=== Section Start ===

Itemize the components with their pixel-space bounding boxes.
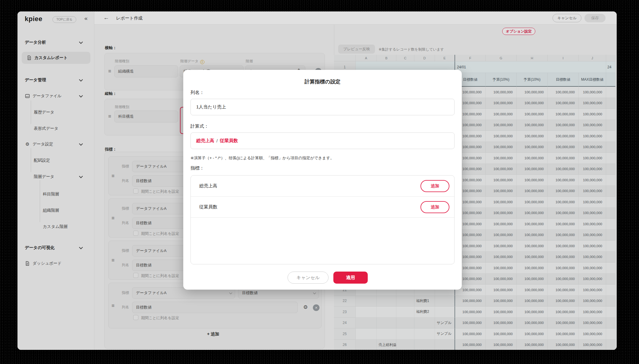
modal-apply-button[interactable]: 適用 [333, 272, 368, 284]
screenshot-stage: kpiee TOPに戻る « データ分析カスタムレポートデータ管理データファイル… [0, 0, 639, 364]
col-name-input[interactable]: 1人当たり売上 [190, 99, 455, 115]
add-indicator-to-formula-button[interactable]: 追加 [420, 201, 449, 213]
indicator-list-item: 総売上高 追加 [191, 176, 454, 197]
formula-left: 総売上高 [196, 138, 214, 144]
indicator-list: 総売上高 追加 従業員数 追加 [190, 175, 455, 264]
formula-note: ※演算子（+ - * /^）、括弧()による計算順、「指標」から項目の指定ができ… [190, 155, 334, 161]
app-window: kpiee TOPに戻る « データ分析カスタムレポートデータ管理データファイル… [17, 11, 617, 350]
col-name-label: 列名： [190, 90, 204, 95]
indicator-name: 総売上高 [199, 183, 217, 189]
formula-operator: / [216, 138, 218, 143]
calc-indicator-modal: 計算指標の設定 列名： 1人当たり売上 計算式： 総売上高 / 従業員数 ※演算… [183, 70, 462, 290]
modal-indicators-label: 指標： [190, 165, 204, 171]
formula-label: 計算式： [190, 123, 209, 129]
add-indicator-to-formula-button[interactable]: 追加 [420, 180, 449, 192]
formula-input[interactable]: 総売上高 / 従業員数 [190, 132, 455, 149]
indicator-name: 従業員数 [199, 204, 217, 210]
modal-cancel-button[interactable]: キャンセル [288, 272, 329, 284]
modal-title: 計算指標の設定 [183, 78, 462, 85]
formula-right: 従業員数 [220, 138, 238, 144]
indicator-list-item: 従業員数 追加 [191, 197, 454, 218]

=== Section End ===

YOUR INSTRUCTIONS: A verbatim transcript of the entries above is required, with the pictures left out.

RESPONSE AREA:
Itemize the components with their pixel-space bounding boxes.
modal-apply-button[interactable]: 適用 [333, 272, 368, 284]
screenshot-stage: kpiee TOPに戻る « データ分析カスタムレポートデータ管理データファイル… [0, 0, 639, 364]
col-name-input[interactable]: 1人当たり売上 [190, 99, 455, 115]
add-indicator-to-formula-button[interactable]: 追加 [420, 201, 449, 213]
indicator-list-item: 総売上高 追加 [191, 176, 454, 197]
formula-left: 総売上高 [196, 138, 214, 144]
indicator-list: 総売上高 追加 従業員数 追加 [190, 175, 455, 264]
formula-note: ※演算子（+ - * /^）、括弧()による計算順、「指標」から項目の指定ができ… [190, 155, 334, 161]
app-window: kpiee TOPに戻る « データ分析カスタムレポートデータ管理データファイル… [17, 11, 617, 350]
col-name-label: 列名： [190, 90, 204, 95]
indicator-name: 総売上高 [199, 183, 217, 189]
formula-operator: / [216, 138, 218, 143]
calc-indicator-modal: 計算指標の設定 列名： 1人当たり売上 計算式： 総売上高 / 従業員数 ※演算… [183, 70, 462, 290]
modal-indicators-label: 指標： [190, 165, 204, 171]
formula-label: 計算式： [190, 123, 209, 129]
add-indicator-to-formula-button[interactable]: 追加 [420, 180, 449, 192]
formula-input[interactable]: 総売上高 / 従業員数 [190, 132, 455, 149]
indicator-name: 従業員数 [199, 204, 217, 210]
modal-cancel-button[interactable]: キャンセル [288, 272, 329, 284]
modal-title: 計算指標の設定 [183, 78, 462, 85]
formula-right: 従業員数 [220, 138, 238, 144]
indicator-list-item: 従業員数 追加 [191, 197, 454, 218]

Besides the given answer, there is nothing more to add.